Loop optimization
If you need to get some speed:
- make sure you really need acceleration (otherwise you spend too much time on a useless task).
- start with loops
- check if some loops can be prevented
- optimize / delete instructions inside the loop
- each team counts
- counting each link
Here is my optimized code project (not tested):
from collections import defaultdict unique = defaultdict(set) means = {key: 0.0 for key in numerical_keys} sds = {key: 0.0 for key in numerical_keys} with open('input/train.csv', 'r') as read_file: reader = csv.DictReader(read_file, delimiter=',', quotechar='|') for i, row in enumerate(reader): for key in categorical_keys: unique[key].add(row[key]) for key in numerical_keys: try:
Collection of unique values
You are using a dict with a list of unique values:
unique = {key: [] for key in categorical_keys}
and add unique values to it as an element of the list (happens in a loop):
if key in categorical_keys: if row[key] not in unique[key]: unique[key].extend([value])
You can confidently check some test (if this value exists in the list), if you directly add the value to set - the set will be taken care of, only unique values will be collected there.
Using defaultdict , you will make sure that you already have an empty set if you use some key that has not been used yet.
Do not test record types in each cycle, know them in advance
Your code repeatedly iterates over the record keys and tests them for a type, then does something:
if key in categorical_keys: if row[key] not in unique[key]: unique[key].extend([value]) elif key in numerical_keys: if value: means[key] = (means[key]*i + float(value))/(i+1) if i > 1: sds[key] = (sds[key]*(i-1) + (float(value)-means[key])**2)/i
You can protect these tests if your categorical_keys and numerical_keys set to correctly existing values.
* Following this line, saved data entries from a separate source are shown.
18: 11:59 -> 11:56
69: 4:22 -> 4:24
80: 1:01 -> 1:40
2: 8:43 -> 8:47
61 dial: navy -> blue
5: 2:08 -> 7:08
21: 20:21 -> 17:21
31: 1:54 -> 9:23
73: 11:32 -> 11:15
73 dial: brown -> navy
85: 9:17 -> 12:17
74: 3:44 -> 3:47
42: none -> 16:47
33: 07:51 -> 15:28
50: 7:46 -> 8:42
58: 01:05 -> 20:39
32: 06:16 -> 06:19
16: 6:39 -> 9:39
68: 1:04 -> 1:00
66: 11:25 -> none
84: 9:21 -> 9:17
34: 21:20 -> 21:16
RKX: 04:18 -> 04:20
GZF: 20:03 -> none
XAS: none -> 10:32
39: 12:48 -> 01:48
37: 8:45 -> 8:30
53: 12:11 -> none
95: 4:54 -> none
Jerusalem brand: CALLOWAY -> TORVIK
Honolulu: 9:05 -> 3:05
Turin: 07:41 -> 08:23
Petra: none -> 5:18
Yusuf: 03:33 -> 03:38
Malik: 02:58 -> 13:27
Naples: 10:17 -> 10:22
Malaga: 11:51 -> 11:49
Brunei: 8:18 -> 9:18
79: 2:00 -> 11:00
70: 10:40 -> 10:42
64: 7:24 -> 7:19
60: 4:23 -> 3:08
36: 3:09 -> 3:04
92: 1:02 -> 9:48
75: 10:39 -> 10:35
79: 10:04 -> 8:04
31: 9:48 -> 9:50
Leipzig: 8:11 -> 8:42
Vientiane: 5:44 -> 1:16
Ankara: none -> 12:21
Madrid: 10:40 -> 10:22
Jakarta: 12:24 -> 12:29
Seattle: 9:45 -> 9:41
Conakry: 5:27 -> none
Then you can directly iterate over the known key names:
for key in categorical_keys: unique[key].add(row[value]) for key in numerical_keys: try: # shall throw ValueError if None or empty string value=float(row[value]) means[key] = (means[key]*i + value)/(i+1) if i > 1: sds[key] = (sds[key]*(i-1) + (value-means[key])**2)/i except ValueError: pass
Resuse after the calculated value
Your code recalculates the value:
float(value)
Do it once and reuse.
Also, the mean[key] value is calculated and set to means[key] , and two lines later, using the value again. It is better to store the value in a local variable and use it twice. Any search (for example, means[key] ) is worth something.
Failure exception is mostly faster than value test
Your code checks that the value is not empty:
elif key in numerical_keys: if value:
You can replace it with code that works directly with the value. If the value is incorrect, it will fail and a ValueError exception will be caught and ignored. If you have most of the values set, this will speed it up.
try: value=float(value) means[key] = (means[key]*i + value)/(i+1) if i > 1: sds[key] = (sds[key]*(i-1) + (value-means[key])**2)/i except ValueError: pass
Can you prevent the test if i > 1: :?
This condition is true in most cases, but you check it in every loop. If you find a way (I did not) to prevent this test, you will get it faster.
As you suggested, we can resolve it by catching ZeroDivisionError for i <= 1:
try: # shall throw ValueError if None or empty string value=float(value) means[key] = (means[key]*i + value)/(i+1) # for i <= 1 shall raise ZeroDivisionError sds[key] = (sds[key]*(i-1) + (value-means[key])**2)/i except (ValueError, ZeroDivisionError): pass
Data processing in pieces
Regarding processing in pieces:
- it definitely adds some complexity
- he can speed up the program if done carefully
- it may slow down or provide incorrect results.
If chunking can improve speed
Reading files in large fragments
This sounds obvious, but the libraries have already taken care of it. Expect slight or minor improvement.
Getting CSV Records in Chunks
I am not aware of the csv.reader or csv.DictReader , which allows you to get a piece of records directly. You have to do it yourself. It is possible, I recommend using itertools.groupby .
Do not expect acceleration from it yourself (this will slow it down a bit), but this is a prerequisite for other chunk-based accelerations later.
Adding a Value Slice to a Set
The code (currently) adds values to the set one at a time. If you do this with a chunk (the bigger the better), it will be faster since every python call has some small overhead.
Calculation of averages and sds values
You can use the statistics package, which is likely to have optimized code (but it seems to be in pure python anyway).
In any case, since you are going to process the data in chunks, simply statistics.mean will not work for you, or you will have to get the results somehow together (if possible).
If you calculate the value yourself, with careful coding, you can get some acceleration, based mainly on the fact, you get the values directly in one piece and will not have the value dereferenced by the value in each cycle.
Conclusions on the conclusion
For me, optimizing chunking seems too complicated, and it's hard to predict if it brings any value.